Pair Corralation between China Communications and Ross Stores
Assuming the 90 days horizon China Communications Services is expected to generate 4.39 times more return on investment than Ross Stores. However, China Communications is 4.39 times more volatile than Ross Stores. It trades about 0.09 of its potential returns per unit of risk. Ross Stores is currently generating about 0.05 per unit of risk. If you would invest 21.00 in China Communications Services on October 9, 2024 and sell it today you would earn a total of 32.00 from holding China Communications Services or generate 152.38% return on investment over 90 days.

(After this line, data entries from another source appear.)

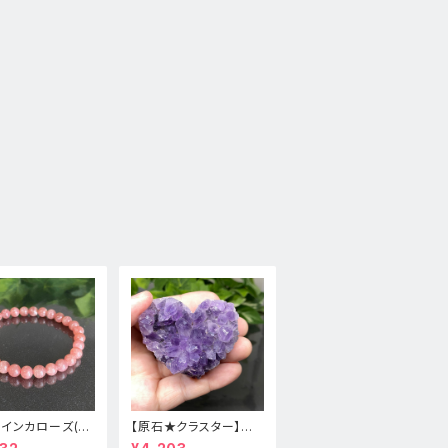
★インカローズ(ロ
【原石★クラスター】アメ
ロサイト)★天然
ジスト★ハート形★cp-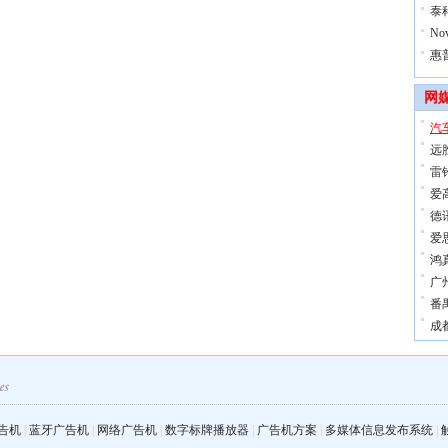
泰
No
惠普
网
汽
远
雷
爱
德
爱
鸿
广
番
成
告机
|
蓝牙广告机
|
网络广告机
|
数字标牌播放器
|
广告机方案
|
多媒体信息发布系统
|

Time Period | 3 Months [change] |
Direction | Moves Together |
Strength | Very Weak |
Accuracy | 100.0% |
Values | Daily Returns |
China Communications Services vs. Ross Stores
Performance |
Timeline |
China Communications |
Ross Stores |
China Communications and Ross Stores Volatility Contrast
Predicted Return Density |
Returns |
Pair Trading with China Communications and Ross Stores
The main advantage of trading using opposite China Communications and Ross Stores positions is that it hedges away some unsystematic risk. Because of two separate transactions, even if China Communications position performs unexpectedly, Ross Stores can make up some of the losses. Pair trading also minimizes risk from directional movements in the market. For example, if an entire industry or sector drops because of unexpected headlines, the short position in Ross Stores will offset losses from the drop in Ross Stores' long position.China Communications vs. Nippon Telegraph and | China Communications vs. Superior Plus Corp | China Communications vs. NMI Holdings | China Communications vs. SIVERS SEMICONDUCTORS AB |
Ross Stores vs. Apple Inc | Ross Stores vs. Apple Inc | Ross Stores vs. Apple Inc | Ross Stores vs. Apple Inc |
Check out your portfolio center.Note that this page's information should be used as a complementary analysis to find the right mix of equity instruments to add to your existing portfolios or create a brand new portfolio. You can also try the Global Correlations module to find global opportunities by holding instruments from different markets.